As I wrote in https://news.ycombinator.com/item?id=44048391 , you have to get used to copying the libstd impl when working with MaybeUninit. For my code I put a "TODO(rustup)" comment on such copies, to remind myself to revisit them every time I update the Rust version in toolchain.toml

In other words the """safe""" stable code looks like this:

    let mut data = Vec::with_capacity(sz);
    let mut dst_uninit = data.spare_capacity_mut();
    let uninit_src: &[MaybeUninit<T>] = unsafe { transmute(buf) };
    dst_uninit.copy_from_slice(uninit_src);
    unsafe { data.set_len(sz) };

That's correct.

Valgrind it :)

Valgrind doesn’t tell you about UB, just if the code did something incorrect with memory and that depends on what the optimizer did if you did write UB code. You’ll need Miri to tell you if this kind of code is triggering UB which works by evaluating and analyzing the mid level of compiler output to check if Rust rules about safety are followed.

Reading from uninitialised memory is a fault that valgrind will detect.

But that’s precisely NOT the problem that exists in OPs code. It’s a problem Valgrind will detect if and only if the optimizer does something weird to exploit the UB in the code which may or may not happen AND doesn’t even necessarily happen on that line of code which will leave you scratching your head.

UB is weird and valgrind is not a tool for detecting UB. For that you want Miri or UBSAN. Valgrind’s equivalent is ASAN and MSAN which catch UB issues incidentally in some rare cases and not necessarily where the UB actually happened.


You are still doing a copy, and people want to avoid the needless memory copy.

If you are decoding a 4 megabyte jpeg, and that jpeg already exists in memory, then copying that buffer by using the Reader interface is painful overhead.


Getting an io.Reader over a byte slice is a useful tool, but the primary use case for io.Reader is streaming stuff from the network or file system.

In this context, you can either have the io.Reader do a copy without allocating anything (take in a slice managed by the caller), or allocate and return a slice. There isn't really a middle ground here.


And you are going to work on all 4mb at the time? Even if you were to want to plop it on a socket you would just use IO.copy which would be no overhead, as no matter what you are still always going to copy bits out to place it in the socket to be sent.


>And you are going to work on all 4mb at the time?

Yes? Assume you were going to decode the jpeg and display it on screen. I assume the user would want to see the total jpeg at once.

Consider you are working on processing a program that has a bunch of jpegs and is running some AI inference on them.

1. You would read the jpegs from disk into memory. 2. You decode those jpegs in into RGBA buffers 3. You run inference on the RGBA buffers.

The current ImageDecode interface forces you to do a memcopy in between steps 1 and 2.

1. You would read the jpegs from disk into memory. 2. You copy the data in memory into another buffer because you are using the Reader interface 3. You decode those jpegs in into RGBA buffers 4. You run inference on the RGBA buffers.

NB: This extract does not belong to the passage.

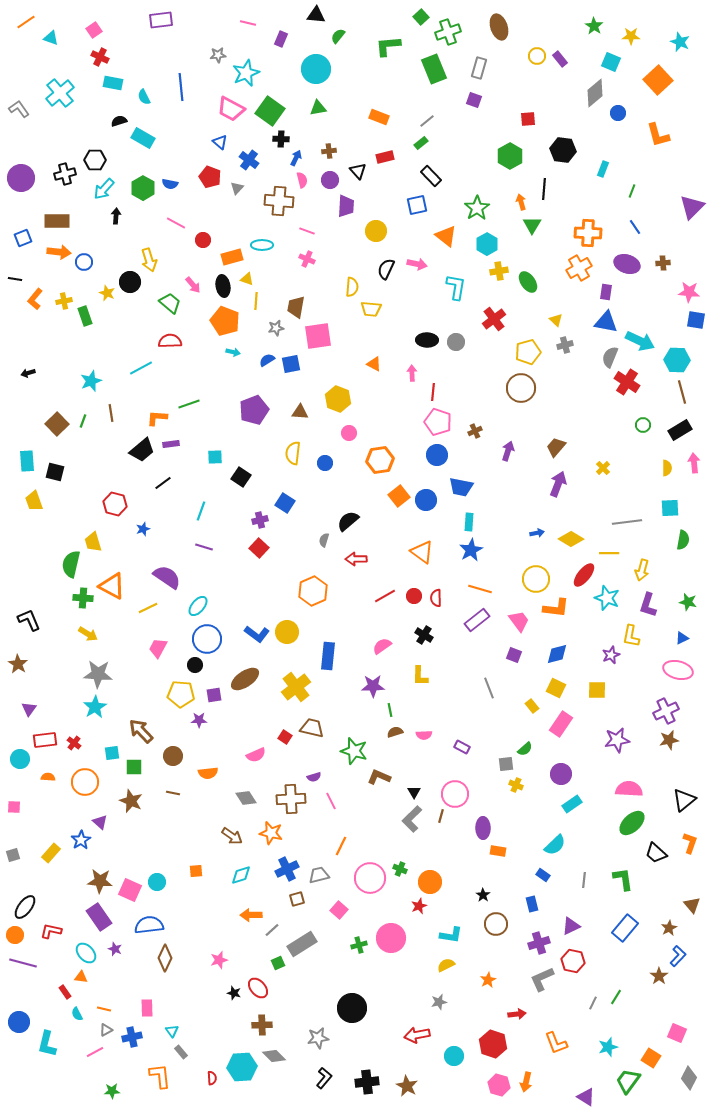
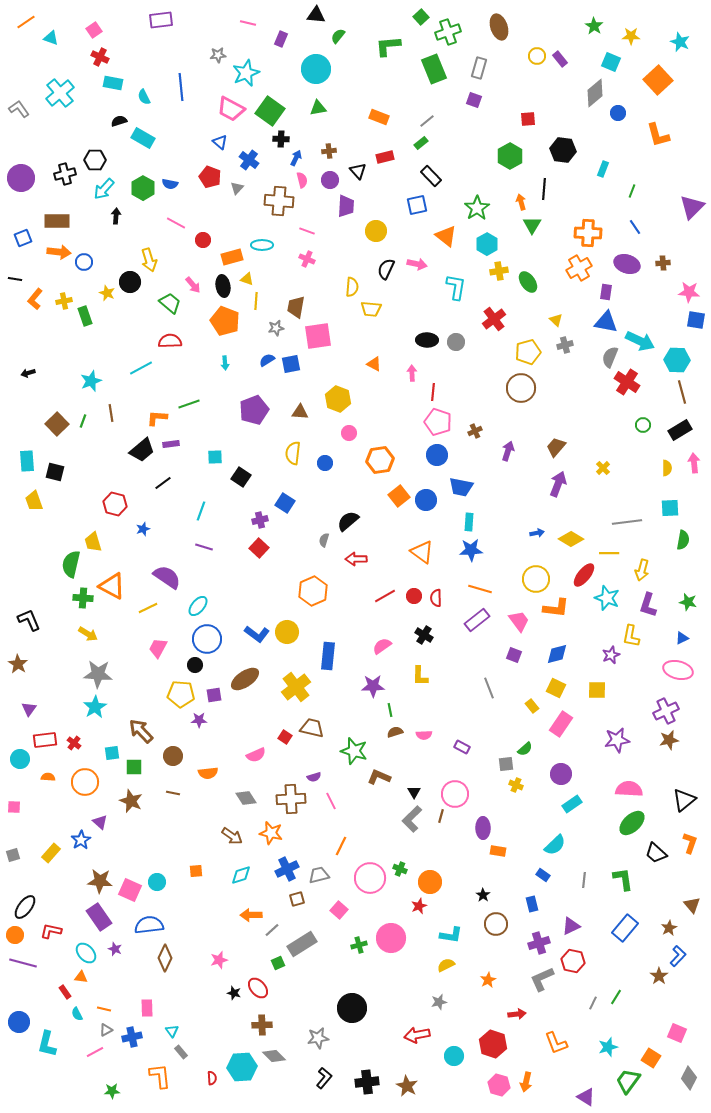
cyan arrow at (233, 352): moved 8 px left, 11 px down; rotated 72 degrees clockwise
blue star at (471, 550): rotated 25 degrees clockwise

Step two isn't needed at all, and if the images are large, that can add latency. If you are coding on something like a Raspberry Pi, depending on the size of the jpegs, the delay would be noticable.


>significantly faster for this kind of code

"Significantly" and "this kind" are load bearing sentences here. In applications where predictable latency is desired, cloning is better than GC.

This is also the baby steps of learning the language. As a programmer gets better they will recognize when they are making superflous clones. Refactoring performance-critical stuff in FFI, however, is painful and wont get easier with time.

Furthermore, in real applications, this only really applies to Strings and vectors. In most of my applications most `clones` are of reference types - which is only marginally more expensive than memory sharing under a GC.


I feel like leftpad has given package managers a very bad name. I understand the OP's hesitation, but it feels a little ridiculous to me.

tokio is a work-stealing, asynchronous runtime. This is a feature that would be an entire language. Does OP consider it reasonable to audit the entire Go language? or the V8 engine for Node? v8 is ~10x more lines than tokio.

If Cloudflare uses Node, would you expect Cloudflare to audit v8 quarterly?


And for what it's worth, people do audit tokio. I have audited tokio. Many times in fact. Sure, not everyone will, but someone will :)


How does one approach doing so? Do you open the main.rs file (or whichever is the entry point) and start reading code and referenced functions on a breadth-first search (BFS) manner?


If two different dependencies use a different version of some other dependency between them does cargo still include both versions by default?

This is something I've only ever seen cargo do.


It'll do that if there isn't a single version that meets both requirements. Which is a great thing, because most other languages will just fail the build in that case (well, there are still cases where it won't even work in rust, if types from those sub-dependencies are passed in between the two closer dependencies)


> If two different dependencies use a different version of some other dependency between them does cargo still include both versions by default?

No, cargo will resolve using sem ver compatibility and pick the best version. Nuget, for C# does something very similar.


> This is something I've only ever seen cargo do.

npm does this (which causes [caused?] the node_modules directory to have a megazillion of files usually, but sometimes "hoisting" common dependencies helps, and there's Yarn's PnP [which hooks into Node's require() and keeps packages as ZIPs], and pnpm uses symlinks/hardlinks)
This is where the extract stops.